26 None the less, the Community provisions in question cannot be interpreted as signifying that the Community legislature meant that, in the event of liquidation of an insurance undertaking, the assets representing technical provisions must, in all circumstances, be allocated by way of absolute priority to the payment of insurance claims.

27 Such an interpretation finds no support at all in Directives 73-239 and 79-267. Furthermore, it is contradicted by Article 10(1) of Directive 2001-17 which, in order to 'ensure an appropriate balance between the protection of insurance creditors and other privileged creditors protected by the Member State's legislation' (14th recital), allows the Member States to accord to certain categories of claims, in particular claims by employees of the insurance undertaking, a priority ranking above that of insurance claims, including over the assets representing technical provisions, where the priority of the insurance claims is not limited in its scope to the assets representing those provisions.

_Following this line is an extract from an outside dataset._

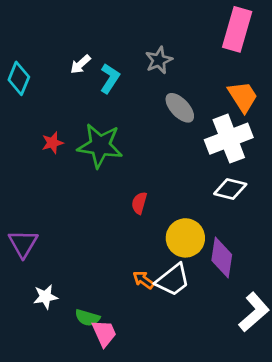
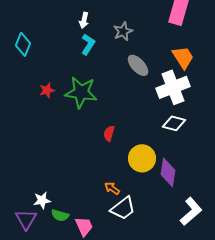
white arrow: (80, 64) -> (84, 20), moved, turned -35
purple triangle: (23, 244) -> (26, 219), moved
white trapezoid: (173, 280) -> (123, 208), moved
green semicircle: (87, 318) -> (60, 215), moved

28 The answer to the question referred for a preliminary ruling must therefore be that Articles 15 and 16 of Directive 73-239 and Articles 17 and 18 of Directive 79-267 do not preclude national legislation under which, if an insurance company is the subject of insolvency proceedings, is put into liquidation or is otherwise in a state of insolvency, the assets representing the technical provisions may be allocated to payment of salary claims before payment of insurance claims, where that legislation accords to insurance claims a priority whose scope encompasses in any event, in addition to the assets representing the technical provisions, other assets of the undertaking and may, by virtue of a ministerial decision, have been extended to all the available assets of the undertaking.

Costs

29 Since these proceedings are, for the parties to the main proceedings, a step in the action pending before the national court, the decision on costs is a matter for that court. Costs incurred in submitting observations to the Court, other than the costs of those parties, are not recoverable.

On those grounds, THE COURT (First Chamber) rules as follows:

Articles 15 and 16 of First Council Directive 73-239-EEC of 24 July 1973 on the coordination of laws, regulations and administrative provisions relating to the taking-up and pursuit of the business of direct insurance other than life assurance, as amended by Second Council Directive 88-357-EEC of 22 June 1988 on the coordination of laws, regulations and administrative provisions relating to direct insurance other than life assurance and laying down provisions to facilitate the effective exercise of freedom to provide services and amending Directive 73-239 and by Council Directive 92-49-EEC of 18 June 1992 on the coordination of laws, regulations and administrative provisions relating to direct insurance other than life assurance and amending Directives 73-239 and 88-357 (third non-life insurance Directive), and Articles 17 and 18 of First Council Directive 79-267-EEC of 5 March 1979 on the coordination of laws, regulations and administrative provisions relating to the taking-up and pursuit of the business of direct life assurance, as amended by Council Directive 90-619-EEC of 8 November 1990 on the coordination of laws, regulations and administrative provisions relating to direct life assurance, laying down provisions to facilitate the effective exercise of freedom to provide services and amending Directive 79-267 and by Council Directive 92-96-EEC of 10 November 1992 on the coordination of laws, regulations and administrative provisions relating to direct life assurance and amending Directives 79-267 and 90-619 (third life assurance Directive) do not preclude national legislation under which, if an insurance company is the subject of insolvency proceedings, is put into liquidation or is otherwise in a state of insolvency, the assets representing the technical provisions may be allocated to payment of salary claims before payment of insurance claims, where that legislation accords to insurance claims a priority whose scope encompasses in any event, in addition to the assets representing the technical provisions, other assets of the undertaking and may, by virtue of a ministerial decision, have been extended to all the available assets of the undertaking.